### TASK BRIEF
Within the records below, find each line with the word "Μεταμορφώσεως" and copy it out.

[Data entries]
======

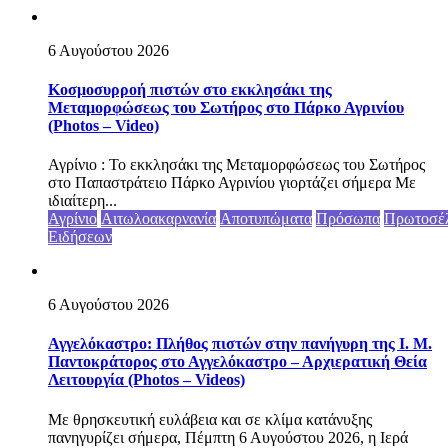
6 Αυγούστου 2026
Κοσμοσυρροή πιστών στο εκκλησάκι της
Μεταμορφώσεως του Σωτήρος στο Πάρκο Αγρινίου
(Photos – Video)
Αγρίνιο : Το εκκλησάκι της Μεταμορφώσεως του Σωτήρος
στο Παπαστράτειο Πάρκο Αγρινίου γιορτάζει σήμερα Με
ιδιαίτερη...
Αγρίνιο
Αιτωλοακαρνανία
Αποτυπώματα
Πρόσωπα
Πρωτοσέ
Ειδήσεων
6 Αυγούστου 2026
Αγγελόκαστρο: Πλήθος πιστών στην πανήγυρη της Ι. Μ.
Παντοκράτορος στο Αγγελόκαστρο – Αρχιερατική Θεία
Λειτουργία (Photos – Videos)
Με θρησκευτική ευλάβεια και σε κλίμα κατάνυξης
πανηγυρίζει σήμερα, Πέμπτη 6 Αυγούστου 2026, η Ιερά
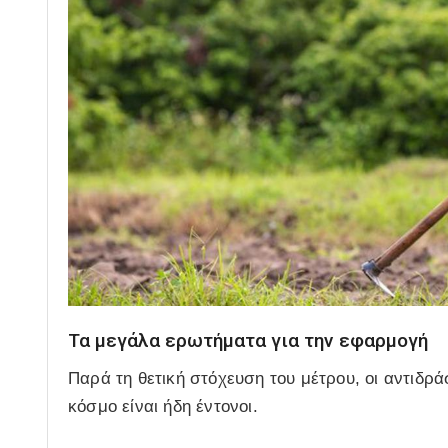
Τα μεγάλα ερωτήματα για την εφαρμογή
Παρά τη θετική στόχευση του μέτρου, οι αντιδρά
κόσμο είναι ήδη έντονοι.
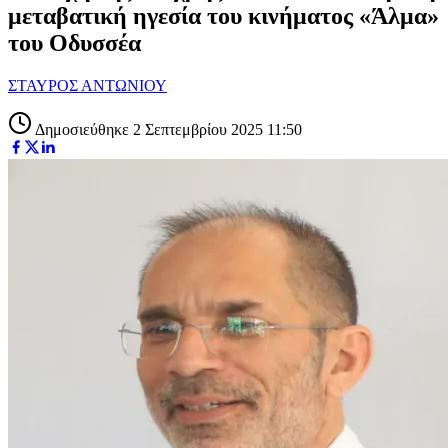
μεταβατική ηγεσία του κινήματος «Άλμα»
του Οδυσσέα
ΣΤΑΥΡΟΣ ΑΝΤΩΝΙΟΥ
Δημοσιεύθηκε 2 Σεπτεμβρίου 2025 11:50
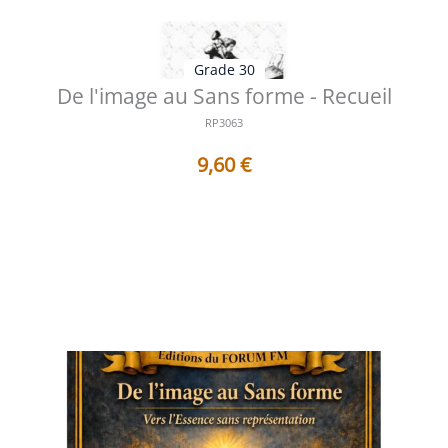
Grade 30
De l'image au Sans forme - Recueil
RP3063
9,60
€
Table des matières 1 - De l'image au Sans forme De
l'idole visible à l'Invisib...
Voir les détails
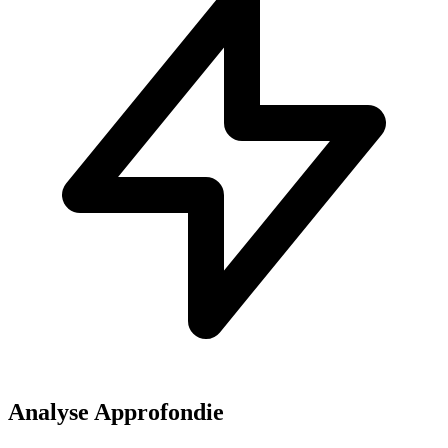
Analyse Approfondie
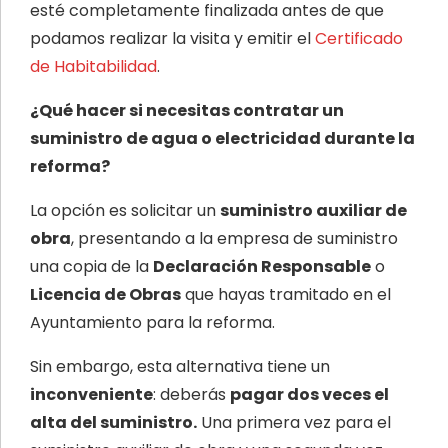
esté completamente finalizada antes de que
podamos realizar la visita y emitir el
Certificado
de Habitabilidad
.
¿Qué hacer si necesitas contratar un
suministro de agua o electricidad durante la
reforma?
La opción es solicitar un
suministro auxiliar de
obra
, presentando a la empresa de suministro
una copia de la
Declaración Responsable
o
Licencia de Obras
que hayas tramitado en el
Ayuntamiento para la reforma.
Sin embargo, esta alternativa tiene un
inconveniente
: deberás
pagar dos veces el
alta del suministro.
Una primera vez para el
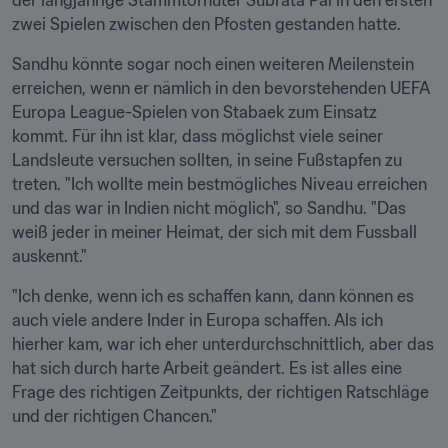
der langjährige Stammtorhüter Subrata Pal in den ersten 
zwei Spielen zwischen den Pfosten gestanden hatte.
Sandhu könnte sogar noch einen weiteren Meilenstein 
erreichen, wenn er nämlich in den bevorstehenden UEFA 
Europa League-Spielen von Stabaek zum Einsatz 
kommt. Für ihn ist klar, dass möglichst viele seiner 
Landsleute versuchen sollten, in seine Fußstapfen zu 
treten. "Ich wollte mein bestmögliches Niveau erreichen 
und das war in Indien nicht möglich", so Sandhu. "Das 
weiß jeder in meiner Heimat, der sich mit dem Fussball 
auskennt."
"Ich denke, wenn ich es schaffen kann, dann können es 
auch viele andere Inder in Europa schaffen. Als ich 
hierher kam, war ich eher unterdurchschnittlich, aber das 
hat sich durch harte Arbeit geändert. Es ist alles eine 
Frage des richtigen Zeitpunkts, der richtigen Ratschläge 
und der richtigen Chancen."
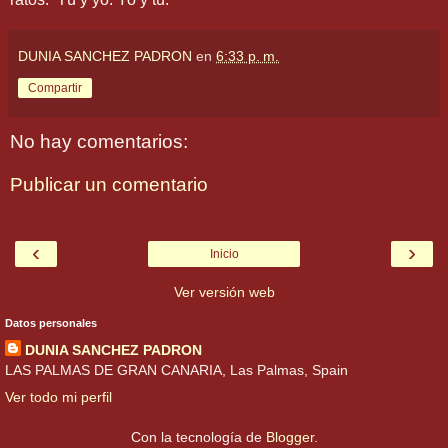
DUNIA SANCHEZ PADRON
en
6:33 p. m.
Compartir
No hay comentarios:
Publicar un comentario
‹
›
Inicio
Ver versión web
Datos personales
DUNIA SANCHEZ PADRON
LAS PALMAS DE GRAN CANARIA, Las Palmas, Spain
Ver todo mi perfil
Con la tecnología de
Blogger
.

======

### TASK SOLUTION
Μεταμορφώσεως του Σωτήρος στο Πάρκο Αγρινίου
Αγρίνιο : Το εκκλησάκι της Μεταμορφώσεως του Σωτήρος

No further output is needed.